Data shown START
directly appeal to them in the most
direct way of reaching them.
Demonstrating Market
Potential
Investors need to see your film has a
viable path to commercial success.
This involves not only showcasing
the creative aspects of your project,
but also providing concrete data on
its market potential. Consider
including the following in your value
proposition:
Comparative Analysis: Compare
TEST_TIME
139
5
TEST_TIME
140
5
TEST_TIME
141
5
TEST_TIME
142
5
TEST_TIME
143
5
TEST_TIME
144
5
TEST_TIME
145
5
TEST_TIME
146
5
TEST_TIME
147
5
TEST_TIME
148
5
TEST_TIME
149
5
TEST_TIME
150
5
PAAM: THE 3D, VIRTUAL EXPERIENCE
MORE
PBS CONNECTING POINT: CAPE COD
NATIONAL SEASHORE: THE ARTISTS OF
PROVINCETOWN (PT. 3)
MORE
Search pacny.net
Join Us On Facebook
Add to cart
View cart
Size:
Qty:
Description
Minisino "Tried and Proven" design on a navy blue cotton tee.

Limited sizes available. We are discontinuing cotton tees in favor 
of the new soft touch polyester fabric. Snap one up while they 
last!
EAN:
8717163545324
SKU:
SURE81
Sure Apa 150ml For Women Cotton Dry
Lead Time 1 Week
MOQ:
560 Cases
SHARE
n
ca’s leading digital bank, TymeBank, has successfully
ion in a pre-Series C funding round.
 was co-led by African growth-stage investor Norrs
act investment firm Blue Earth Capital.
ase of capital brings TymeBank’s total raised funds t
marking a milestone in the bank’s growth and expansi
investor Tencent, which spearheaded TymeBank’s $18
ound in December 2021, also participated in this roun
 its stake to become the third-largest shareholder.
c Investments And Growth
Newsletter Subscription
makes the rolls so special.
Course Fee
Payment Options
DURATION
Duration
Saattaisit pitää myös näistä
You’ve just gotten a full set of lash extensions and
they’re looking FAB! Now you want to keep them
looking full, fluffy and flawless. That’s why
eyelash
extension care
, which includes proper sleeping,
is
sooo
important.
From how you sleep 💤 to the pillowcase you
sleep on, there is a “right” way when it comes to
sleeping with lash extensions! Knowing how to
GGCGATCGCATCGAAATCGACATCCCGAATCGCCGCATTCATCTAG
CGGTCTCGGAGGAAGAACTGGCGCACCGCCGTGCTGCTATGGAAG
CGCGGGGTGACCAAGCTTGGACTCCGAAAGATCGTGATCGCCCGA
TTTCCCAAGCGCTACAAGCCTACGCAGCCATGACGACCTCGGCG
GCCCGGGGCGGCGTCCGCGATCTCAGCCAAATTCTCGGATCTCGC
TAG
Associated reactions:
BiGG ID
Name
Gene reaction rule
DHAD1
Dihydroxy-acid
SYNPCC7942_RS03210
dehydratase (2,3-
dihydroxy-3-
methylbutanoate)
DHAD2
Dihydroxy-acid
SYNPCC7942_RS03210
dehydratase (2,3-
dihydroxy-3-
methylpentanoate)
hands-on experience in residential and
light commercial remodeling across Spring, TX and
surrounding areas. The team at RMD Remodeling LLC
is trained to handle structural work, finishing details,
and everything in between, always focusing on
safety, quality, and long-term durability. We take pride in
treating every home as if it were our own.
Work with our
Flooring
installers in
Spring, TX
Data shown END
Data shown START
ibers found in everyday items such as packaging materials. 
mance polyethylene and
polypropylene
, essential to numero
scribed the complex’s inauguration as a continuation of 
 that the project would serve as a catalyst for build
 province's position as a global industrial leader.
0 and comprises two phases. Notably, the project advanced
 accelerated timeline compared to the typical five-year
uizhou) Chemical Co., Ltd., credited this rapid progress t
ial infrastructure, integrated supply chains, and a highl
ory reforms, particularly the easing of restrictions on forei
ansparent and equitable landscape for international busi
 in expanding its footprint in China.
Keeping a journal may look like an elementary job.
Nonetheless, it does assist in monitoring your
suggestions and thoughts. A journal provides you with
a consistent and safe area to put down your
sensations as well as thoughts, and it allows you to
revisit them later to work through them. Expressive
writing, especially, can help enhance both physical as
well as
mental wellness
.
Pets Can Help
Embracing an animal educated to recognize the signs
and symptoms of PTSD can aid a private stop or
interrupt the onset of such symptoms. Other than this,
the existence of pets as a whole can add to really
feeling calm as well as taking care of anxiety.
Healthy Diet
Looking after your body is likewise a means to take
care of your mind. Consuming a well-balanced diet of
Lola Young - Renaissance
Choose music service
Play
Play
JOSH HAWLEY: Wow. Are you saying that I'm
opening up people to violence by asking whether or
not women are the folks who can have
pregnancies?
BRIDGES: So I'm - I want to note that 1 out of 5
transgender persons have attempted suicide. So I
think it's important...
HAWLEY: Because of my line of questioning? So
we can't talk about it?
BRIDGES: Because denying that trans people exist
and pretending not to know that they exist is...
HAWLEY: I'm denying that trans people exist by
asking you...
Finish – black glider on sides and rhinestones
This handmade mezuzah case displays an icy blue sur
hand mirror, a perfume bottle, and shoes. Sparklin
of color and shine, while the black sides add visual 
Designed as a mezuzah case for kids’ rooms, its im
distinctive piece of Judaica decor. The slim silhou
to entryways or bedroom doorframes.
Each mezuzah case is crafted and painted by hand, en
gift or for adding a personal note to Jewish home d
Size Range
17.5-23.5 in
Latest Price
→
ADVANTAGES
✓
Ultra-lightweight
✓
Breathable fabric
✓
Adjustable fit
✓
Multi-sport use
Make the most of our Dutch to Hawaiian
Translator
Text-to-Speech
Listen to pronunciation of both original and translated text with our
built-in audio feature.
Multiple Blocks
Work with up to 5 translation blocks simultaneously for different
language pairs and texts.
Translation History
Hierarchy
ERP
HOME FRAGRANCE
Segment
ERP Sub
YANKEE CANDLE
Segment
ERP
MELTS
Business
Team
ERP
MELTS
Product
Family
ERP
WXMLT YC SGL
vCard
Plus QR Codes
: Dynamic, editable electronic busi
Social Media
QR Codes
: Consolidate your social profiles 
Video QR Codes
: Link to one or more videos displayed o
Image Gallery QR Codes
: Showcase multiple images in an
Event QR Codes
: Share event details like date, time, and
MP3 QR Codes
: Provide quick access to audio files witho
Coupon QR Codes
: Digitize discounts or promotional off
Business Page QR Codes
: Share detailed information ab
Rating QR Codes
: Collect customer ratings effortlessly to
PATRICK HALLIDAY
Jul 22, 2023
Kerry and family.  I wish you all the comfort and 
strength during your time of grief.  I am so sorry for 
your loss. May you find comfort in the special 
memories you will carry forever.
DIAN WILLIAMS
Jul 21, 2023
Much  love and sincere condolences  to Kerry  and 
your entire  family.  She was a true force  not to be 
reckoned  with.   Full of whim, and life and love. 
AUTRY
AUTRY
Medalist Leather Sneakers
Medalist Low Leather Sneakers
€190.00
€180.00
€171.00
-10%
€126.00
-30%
Data shown END
> The problem: Transcribe each line of the data above, unaltered, from the one where "accelerated timeline compared" appears to the one where "Embracing an animal" appears, inclusive of both.

> Reply:
 accelerated timeline compared to the typical five-year
uizhou) Chemical Co., Ltd., credited this rapid progress t
ial infrastructure, integrated supply chains, and a highl
ory reforms, particularly the easing of restrictions on forei
ansparent and equitable landscape for international busi
 in expanding its footprint in China.
Keeping a journal may look like an elementary job.
Nonetheless, it does assist in monitoring your
suggestions and thoughts. A journal provides you with
a consistent and safe area to put down your
sensations as well as thoughts, and it allows you to
revisit them later to work through them. Expressive
writing, especially, can help enhance both physical as
well as
mental wellness
.
Pets Can Help
Embracing an animal educated to recognize the signs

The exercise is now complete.